AH BİR SESİMİ DUYURABİLSEM…

“Beni dinleyen olmadı diye düşünüyorum şimdi?”
“İstemiyorum” dediğim halde anlamadılar…
“Yoksa ben mi anlatamadım…”
“Herhalde sesimi duyuramadım…”
“Kendi hasletlerini benim geleceğimi şekillendirmek için kullandılar?”
“Anlatamadım, dinlemediler, dinletemedim…”

Ela gözlerinden akan yaşları tutamıyordu…
İçinde büyüttüğü ve sakladığı yalanı artık ona büyük geliyordu. Kendi cüssesini aşmış ve çoktan geçmişti…
Nasıl gülüyordu acaba içi sıkıntılar içinde dalgalanırken diye düşünmeden edemedim, nasıl sığardı insan kendi derisine hiç renk vermeden…
Hep başkalarının hikayelerini dinleriz. Dinledikten sonra da aklımızda kalanları başkalarına anlatırız.
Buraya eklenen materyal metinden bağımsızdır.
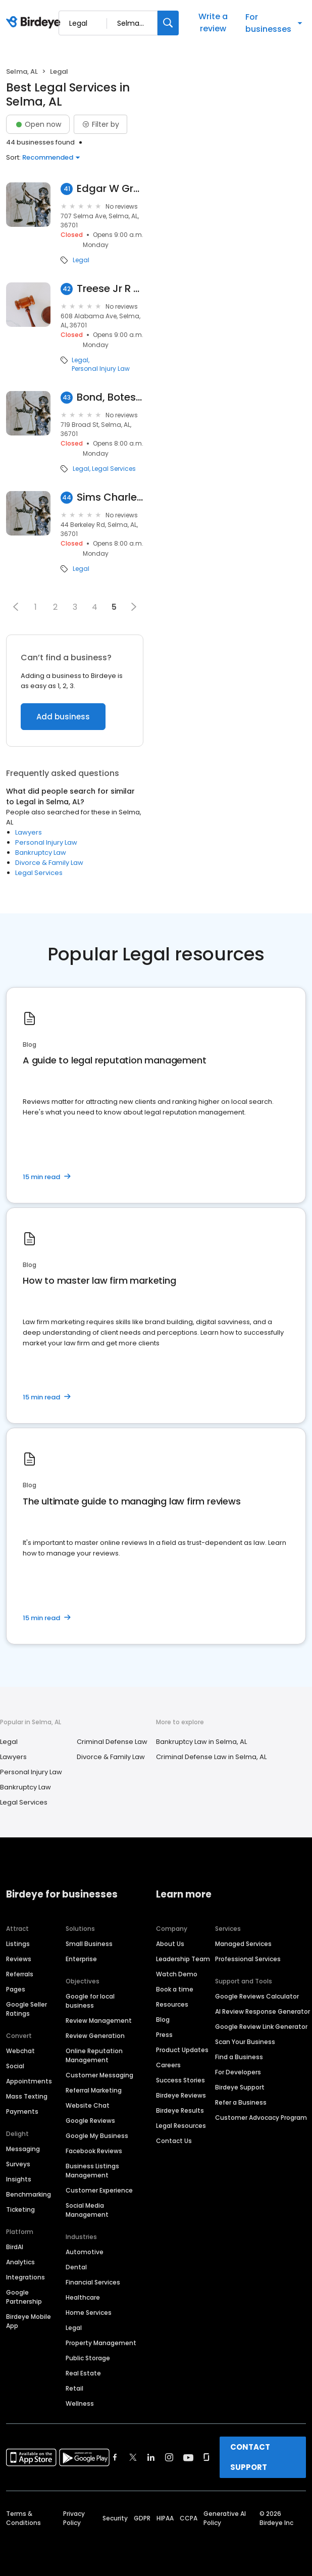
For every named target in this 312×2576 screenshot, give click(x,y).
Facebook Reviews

Onlar bu yanlışı yaşadılar, biz yaşamayalım diye…

Peki bu bilgi ile hareket etmek ne kadar doğruyu bulmamızı sağlar, yoksa farkına varmadan bizde körlük yaşar ve ideal için, “el alem ne der” için, toplumda böylesi daha çok saygı görür için, geleceğin daha parlak olurlar için, “ben yapamadım, sen yap”, böylece ben de yapmış olurumlar için mi mücadele veririz çocuklarımız için kararlar aldıkça…

Başarılı olan çocuklarımızın, ders başarılarını hemen uygun bölümler bularak mı, yoksa kişilik özelliklerini ön sıraya koyarak mı şekillendirmelerine yardımcı olacağımız konusunda kafamız hemen karışır… Çünkü biz onlardan önce yol almışızdır ve yoldaki engebeleri ve çukurları biliriz sanırız.

Peki böyle midir hayat?

Eğer geç çocuk sahibi olduysanız, bir kuşak fark aranıza girdi ise; çocuğunuzla sizin, sizin yolunuz ile onun yol alacağı yol hala aynı mıdır? Her şeyin çok daha hızlı değiştiği bu zamanda artık o “sizin yolunuz” belki de belli kalıplar dışında yoktur.
Hep karıştırılan kavramlar var kariyer üzerine…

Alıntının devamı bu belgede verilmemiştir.